A research team at DGIST (led by President Kuk Yang) was led by Professor Park Sang-Hyun of the Department of Robotics and Mechatronics Engineering to create a weakly supervised deep learning model that can accurately depict the presence and location of cancer in pathological images based only on data where the cancer is present. To identify the cancer site, existing deep learning models required a dataset that displayed the precise location of the cancer.
The location of the cancer site must typically be accurately marked in order to resolve the zoning issues that indicate the location information of cancer, which takes a lot of time and consequently increases cost.
The weakly supervised learning model, which classifies cancer sites based on illustrative information such as “whether the cancer in the image is present or not,” could provide a solution to this problem. On a large dataset of pathological images, where each image can be several gigabytes in size, the current weakly supervised learning model would perform noticeably worse. Researchers attempted to improve performance by splitting the pathological image into patches because there is a limit to how much information can be used.
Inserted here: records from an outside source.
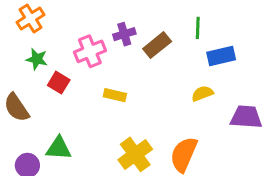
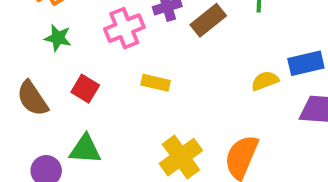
blue rectangle: (221, 56) -> (306, 63), moved
red square: (59, 83) -> (85, 89), moved

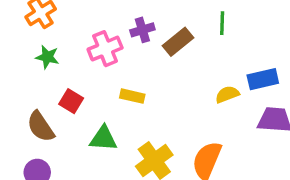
brown semicircle: (32, 98) -> (41, 127), moved
green triangle: (85, 149) -> (103, 138), moved

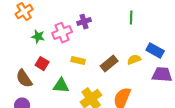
brown rectangle: (178, 42) -> (109, 64), moved
green star: (47, 57) -> (38, 37), moved
blue rectangle: (263, 79) -> (155, 51), turned 42

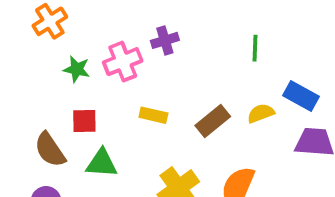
green line: (131, 18) -> (255, 48), moved
red square: (42, 64) -> (84, 121), turned -32
green triangle: (61, 86) -> (102, 163), moved

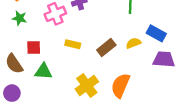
green star: (77, 69) -> (20, 18), moved

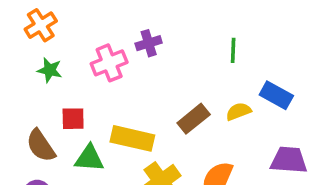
yellow rectangle: (73, 44) -> (132, 138), moved, size x1.6
purple trapezoid: (164, 59) -> (289, 160), moved

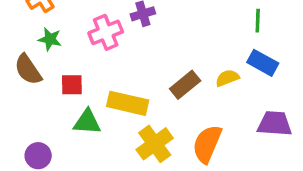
green line: (233, 50) -> (258, 21), moved
brown semicircle: (41, 146) -> (28, 70), moved

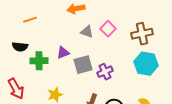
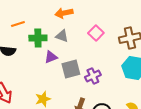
gray triangle: (87, 32) -> (62, 36), moved
green cross: (39, 61) -> (38, 38), moved

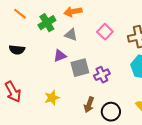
orange line: (18, 24) -> (20, 14), moved, turned 56
green cross: (38, 38) -> (47, 23), moved, turned -30

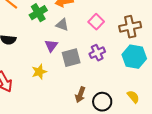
purple triangle: (60, 56) -> (51, 46), turned -32
purple cross: (102, 75) -> (97, 53), moved
yellow star: (52, 98) -> (39, 72), moved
The divided patches, on the other hand, lose the correlation between the location information and each split data.
In rebuttal, Professor Park Sang-research Hyun’s team devised a method for narrowing down to the cancer site by focusing only on the learned data indicating the presence of cancer by slide. The team developed a pathological image compression technology that first trains the network to successfully extract important features from the patches using unsupervised contrastive learning in order to reduce the size of the image while maintaining the correlation between the patches. The network is then used to detect the main features while keeping data for each location. Later, using a pixel correlation module and a class activation map, the team created a model that zones all of those regions across all of the pathology images to identify regions in compressed pathology images that are highly likely to have cancer (PCM).
With learning data that included slide-level cancer labels in the cancer zoning problem, the newly created deep learning model only achieved a dice similarity coefficient (DSC) score of up to 81-84. It significantly outperformed other weakly supervised learning techniques or previously proposed patch level techniques.